→ Task to complete
Everything from the line with "nal opportunities and advanced" down to the line with "THE OTHER WHITE DRESS" below must be printed exactly, those two lines included. Exclude pictures.

→ Data
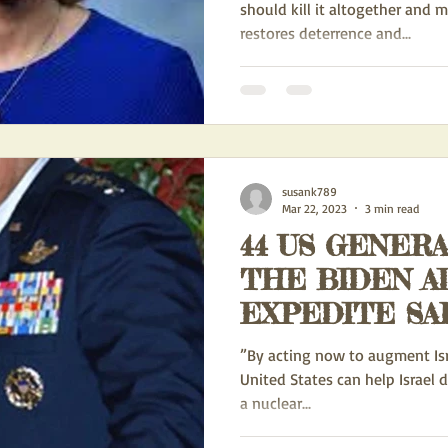
should kill it altogether and 
restores deterrence and...
susank789
Mar 22, 2023
3 min read
44 US GENER
THE BIDEN A
EXPEDITE SA
ADVANCED WE
”By acting now to augment Israe
ISRAEL
United States can help Israel d
a nuclear...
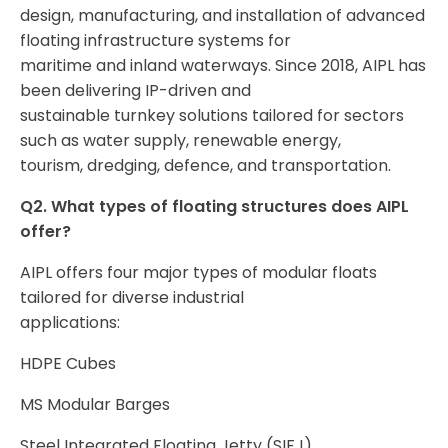
design, manufacturing, and installation of advanced
floating infrastructure systems for
maritime and inland waterways. Since 2018, AIPL has
been delivering IP-driven and
sustainable turnkey solutions tailored for sectors
such as water supply, renewable energy,
tourism, dredging, defence, and transportation.
Q2. What types of floating structures does AIPL
offer?
AIPL offers four major types of modular floats
tailored for diverse industrial
applications:
HDPE Cubes
MS Modular Barges
Steel Integrated Floating Jetty (SIFJ)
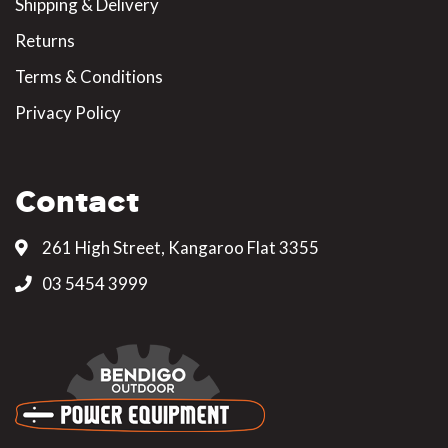
Shipping & Delivery
Returns
Terms & Conditions
Privacy Policy
Contact
261 High Street, Kangaroo Flat 3355
03 5454 3999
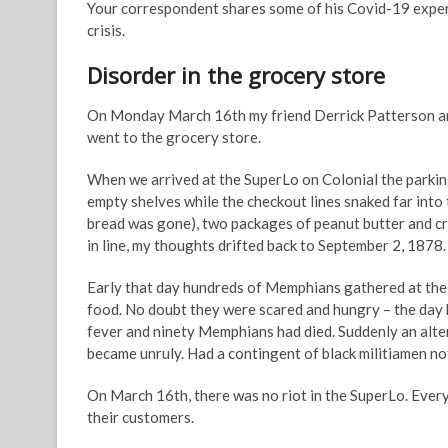
Your correspondent shares some of his Covid-19 experie
crisis.
Disorder in the grocery store
On Monday March 16th my friend Derrick Patterson and I
went to the grocery store.
When we arrived at the SuperLo on Colonial the parking
empty shelves while the checkout lines snaked far into t
bread was gone), two packages of peanut butter and cra
in line, my thoughts drifted back to September 2, 1878.
Early that day hundreds of Memphians gathered at the r
food. No doubt they were scared and hungry – the day
fever and ninety Memphians had died. Suddenly an alter
became unruly. Had a contingent of black militiamen no
On March 16th, there was no riot in the SuperLo. Everyo
their customers.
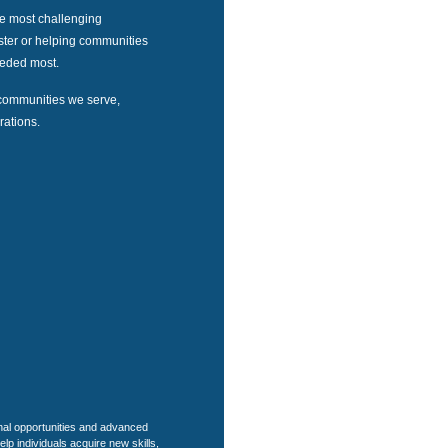
he most challenging
aster or helping communities
needed most.
communities we serve,
rations.
nal opportunities and advanced
help individuals acquire new skills,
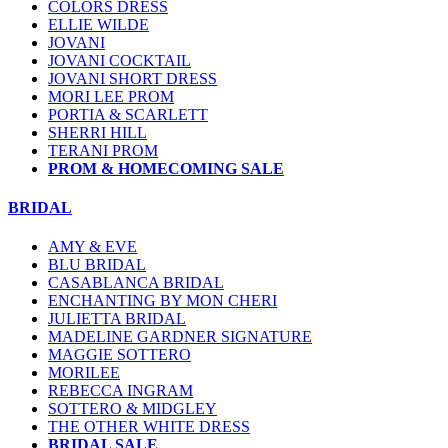
COLORS DRESS
ELLIE WILDE
JOVANI
JOVANI COCKTAIL
JOVANI SHORT DRESS
MORI LEE PROM
PORTIA & SCARLETT
SHERRI HILL
TERANI PROM
PROM & HOMECOMING SALE
BRIDAL
AMY & EVE
BLU BRIDAL
CASABLANCA BRIDAL
ENCHANTING BY MON CHERI
JULIETTA BRIDAL
MADELINE GARDNER SIGNATURE
MAGGIE SOTTERO
MORILEE
REBECCA INGRAM
SOTTERO & MIDGLEY
THE OTHER WHITE DRESS
BRIDAL SALE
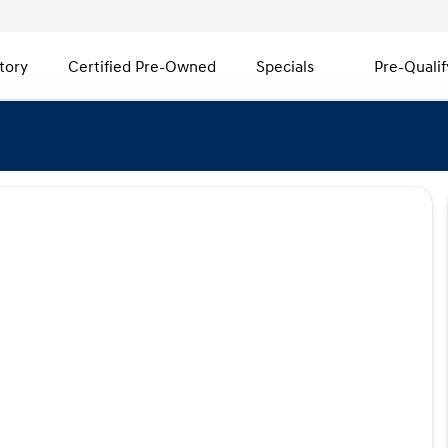
tory
Certified Pre-Owned
Specials
Pre-Qualif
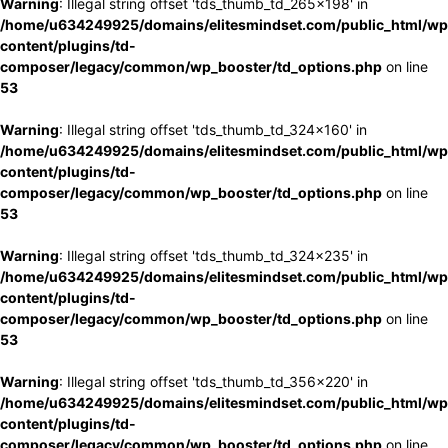
Warning
: Illegal string offset 'tds_thumb_td_265x198' in
/home/u634249925/domains/elitesmindset.com/public_html/wp
content/plugins/td-
composer/legacy/common/wp_booster/td_options.php
on line
53
Warning
: Illegal string offset 'tds_thumb_td_324x160' in
/home/u634249925/domains/elitesmindset.com/public_html/wp
content/plugins/td-
composer/legacy/common/wp_booster/td_options.php
on line
53
Warning
: Illegal string offset 'tds_thumb_td_324x235' in
/home/u634249925/domains/elitesmindset.com/public_html/wp
content/plugins/td-
composer/legacy/common/wp_booster/td_options.php
on line
53
Warning
: Illegal string offset 'tds_thumb_td_356x220' in
/home/u634249925/domains/elitesmindset.com/public_html/wp
content/plugins/td-
composer/legacy/common/wp_booster/td_options.php
on line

→ Task solution
nal opportunities and advanced
help individuals acquire new skills,
COLORS DRESS
ELLIE WILDE
JOVANI
JOVANI COCKTAIL
JOVANI SHORT DRESS
MORI LEE PROM
PORTIA & SCARLETT
SHERRI HILL
TERANI PROM
PROM & HOMECOMING SALE
BRIDAL
AMY & EVE
BLU BRIDAL
CASABLANCA BRIDAL
ENCHANTING BY MON CHERI
JULIETTA BRIDAL
MADELINE GARDNER SIGNATURE
MAGGIE SOTTERO
MORILEE
REBECCA INGRAM
SOTTERO & MIDGLEY
THE OTHER WHITE DRESS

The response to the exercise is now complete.